Listed entries =
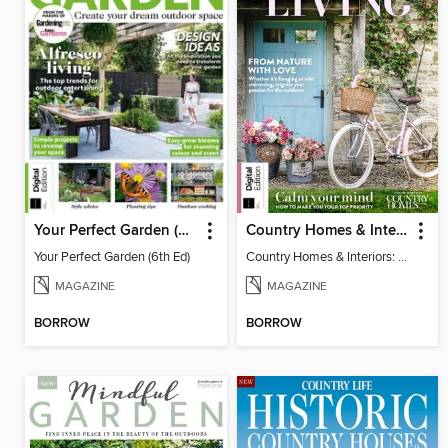
Your Perfect Garden (6th Ed)
Country Homes & Interiors: Slow Living
Your Perfect Garden (6th Ed)
Country Homes & Interiors: Slow Living
MAGAZINE
MAGAZINE
BORROW
BORROW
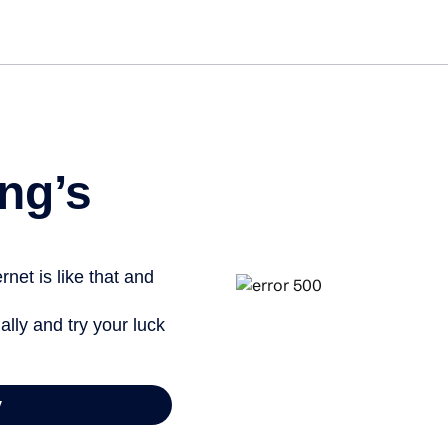
Get st
ng’s
net is like that and
ally and try your luck
y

Task instructions = The job is to set down the whole listing exactly, excluding any images.

Result of this task =
Your Perfect Garden (6th Ed)
Country Homes & Interiors: Slow Living
Your Perfect Garden (6th Ed)
Country Homes & Interiors: Slow Living
MAGAZINE
MAGAZINE
BORROW
BORROW
Get st
ng’s
net is like that and
ally and try your luck
y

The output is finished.